Sample preparation for SDS-PAGE
5mL of induced products was centrifuged with 10000rpm for 10 min under 4℃, collecting the cells.
Resuspend the precipitate with 2mL 0.5M Tris-HCl (pH 6.8), then centrifuged with 10000rpm for 5 min, repeat this step twice.
Resuspend the precipitate with 5mL buffer for ultrasonication under 200W, 1second, with 2 second interval, 30 cycles, total times with 6 min. then centrifuged with 12000rpm for 25 min, collected the supernatant and precipitation respectively.
Resuspend the precipitate with 80µL ddw, add 20µL 5×loading buffer and 5µL DTT, mixed thoroughly. Prepare another tube with the supernatant with the same procedure. Then boiling in 100℃ for 6min for SDS-PAGE detection.
Procedure of PAGE
Preparation of the separation and concentration gels
AP and TEMED should be the last to added. When it was added, mixed thoroughly immediately, and after the gel polymerization, pull out the comb and wash the sample hole with double distilled water.
1)Load 5μL samples, Start electrophoresis under 80V until the bromophenol blue moving into separation gel, then increase the voltage to 100V.
2)After electrophoresis, strip the gel and immerge in the fixed solution until the bromophenol blue change to faint yellow; replace the fixed solution with staining solution, then dyeing and decolorizing for 4 hours.
3)Removing the staining solution, following another decolonization step, it could be watch and took photo after the band of protein was complete clear. The gel could be stored in distilled water.
Western Blotting
Apparatus: Apparatus of SDS-PAGE, Electroblotting Apparatus, Power supply, PVDF membrane(Millipore Immobion-P #IPVH 000 10), Whatman 3MM paper, Additional Tools: Forceps, sponge pad, scissor, gloves, small plastic or glass container, Shallow tray.

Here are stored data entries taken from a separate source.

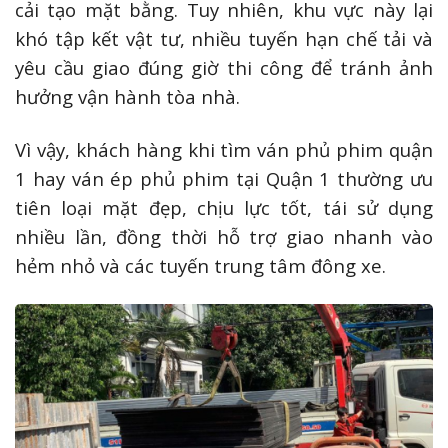
cải tạo mặt bằng. Tuy nhiên, khu vực này lại
khó tập kết vật tư, nhiều tuyến hạn chế tải và
yêu cầu giao đúng giờ thi công để tránh ảnh
hưởng vận hành tòa nhà.
Vì vậy, khách hàng khi tìm ván phủ phim quận
1 hay ván ép phủ phim tại Quận 1 thường ưu
tiên loại mặt đẹp, chịu lực tốt, tái sử dụng
nhiều lần, đồng thời hỗ trợ giao nhanh vào
hẻm nhỏ và các tuyến trung tâm đông xe.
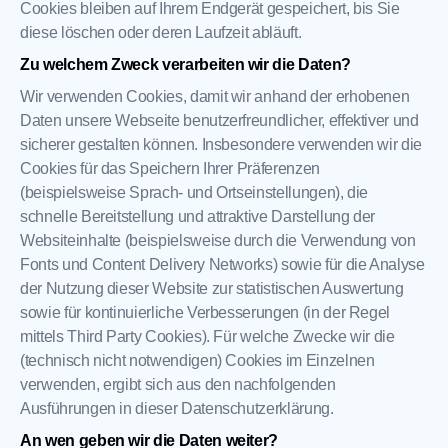
Cookies bleiben auf Ihrem Endgerät gespeichert, bis Sie
diese löschen oder deren Laufzeit abläuft.
Zu welchem Zweck verarbeiten wir die Daten?
Wir verwenden Cookies, damit wir anhand der erhobenen
Daten unsere Webseite benutzerfreundlicher, effektiver und
sicherer gestalten können. Insbesondere verwenden wir die
Cookies für das Speichern Ihrer Präferenzen
(beispielsweise Sprach- und Ortseinstellungen), die
schnelle Bereitstellung und attraktive Darstellung der
Websiteinhalte (beispielsweise durch die Verwendung von
Fonts und Content Delivery Networks) sowie für die Analyse
der Nutzung dieser Website zur statistischen Auswertung
sowie für kontinuierliche Verbesserungen (in der Regel
mittels Third Party Cookies). Für welche Zwecke wir die
(technisch nicht notwendigen) Cookies im Einzelnen
verwenden, ergibt sich aus den nachfolgenden
Ausführungen in dieser Datenschutzerklärung.
An wen geben wir die Daten weiter?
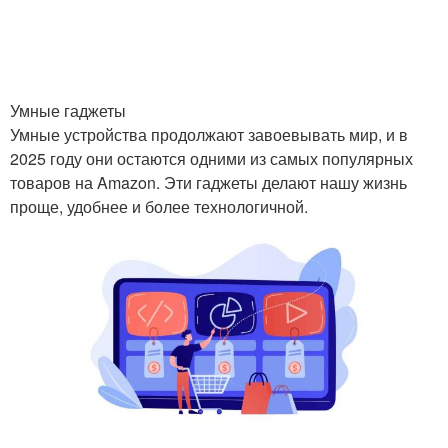
Умные гаджеты
Умные устройства продолжают завоевывать мир, и в
2025 году они остаются одними из самых популярных
товаров на Amazon. Эти гаджеты делают нашу жизнь
проще, удобнее и более технологичной.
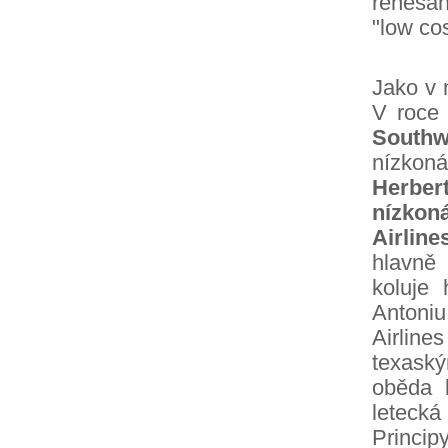
renesa
"low cos
Jako v 
V roc
Southw
nízkon
Herbe
nízkon
Airline
hlavně 
koluje 
Antoniu
Airlin
texask
oběda 
leteck
Princip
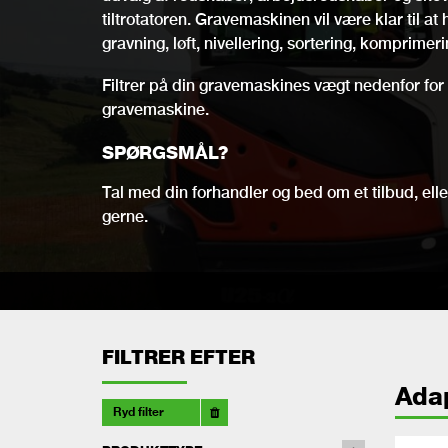
tiltrotatoren. Gravemaskinen vil være klar til a
gravning, løft, nivellering, sortering, komprimer
Filtrer på din gravemaskines vægt nedenfor for a
gravemaskine.
SPØRGSMÅL?
Tal med din forhandler og bed om et tilbud, eller
gerne.
FILTRER EFTER
Ada
Ryd filter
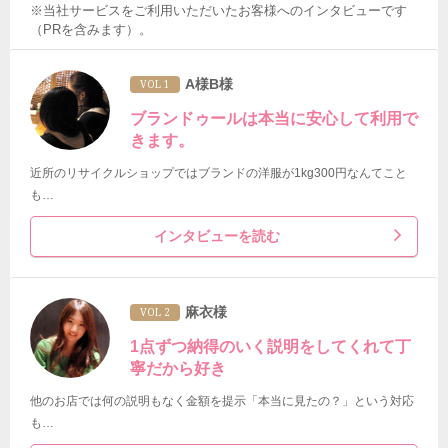
※当社サービスをご利用いただいたお客様へのインタビューです
（PRを含みます）。
A様B様
VOL 1
ブランドゥールは本当に安心して利用で
きます。
近所のリサイクルショップではブランドの洋服が1kg300円なんてこと
も…
インタビューを読む
麻衣様
VOL 2
1点ずつ納得のいく説明をしてくれて丁
寧だから好き
他のお店では何の説明もなく金額を提示「本当に見たの？」という対応
も…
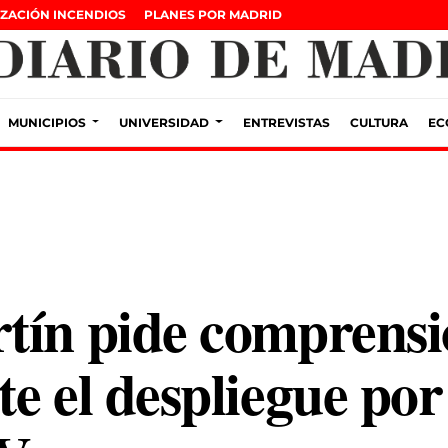
ZACIÓN INCENDIOS
PLANES POR MADRID
MUNICIPIOS
UNIVERSIDAD
ENTREVISTAS
CULTURA
EC
tín pide comprensió
e el despliegue por l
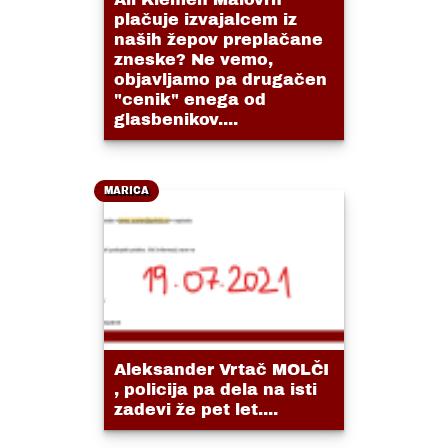
plačuje izvajalcem iz
naših žepov preplačane
zneske? Ne vemo,
objavljamo pa drugačen
"cenik" enega od
glasbenikov....
MARICA
Aleksander Vrtač MOLČI
, policija pa dela na isti
zadevi že pet let....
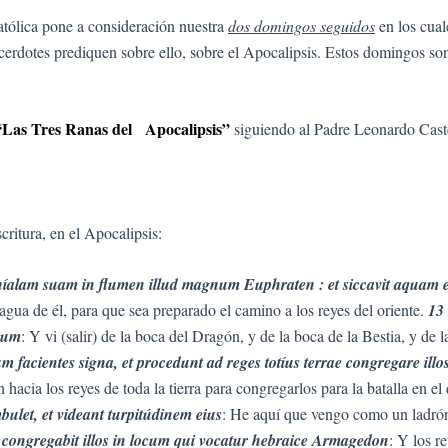
atólica pone a consideración nuestra
dos domingos seguidos
en los cual
cerdotes prediquen sobre ello, sobre el Apocalipsis. Estos domingos son
“Las Tres Ranas del Apocalipsis”
siguiendo al Padre Leonardo Caste
ritura, en el Apocalipsis:
phíalam suam in flumen illud magnum Euphraten : et siccavit aquam eiu
l agua de él, para que sea preparado el camino a los reyes del oriente.
13 
rum
: Y vi (salir) de la boca del Dragón, y de la boca de la Bestia, y de 
m facientes signa, et procedunt ad reges totíus terrae congregare il
 hacia los reyes de toda la tierra para congregarlos para la batalla en 
bulet, et videant turpitúdinem eius
: He aquí que vengo como un ladrón.
 congregabit illos in locum qui vocatur hebraice Armagedon
: Y los r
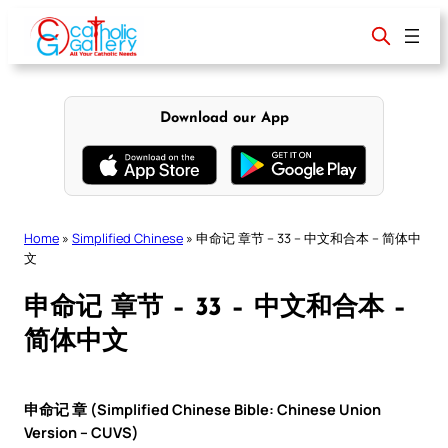
Skip
to
content
Download our App
Home
»
Simplified Chinese
»
申命记 章节 – 33 – 中文和合本 – 简体中
文
申命记 章节 – 33 – 中文和合本 –
简体中文
申命记 章 (Simplified Chinese Bible: Chinese Union
Version – CUVS)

Cell extracts were prepared by homogenizing cells or tissues in the lysis buffer (50 mM Tris–HCl, pH 7.5, 5 mM EDTA, 150 mM NaCl, 0.5% NP-40) for 45 min. The soluble protein concentration was measured using Bio-Rad Protein Assay (Bio-Rad). The lysates (50 lg) were separated by 12% sodium dodecyl sulfate (SDS)-polyacrylamide gel (SDS–PAGE) and transferred to PVDF membranes for immunoblotting assay. The membrane was blocked in 5% fat-free dry milk, and probed with antibodies against the interest proteins. The blots were visualized using the enhanced ECL reagent. The levels of protein expression were semi-quantified by optical densitometry using Image J software.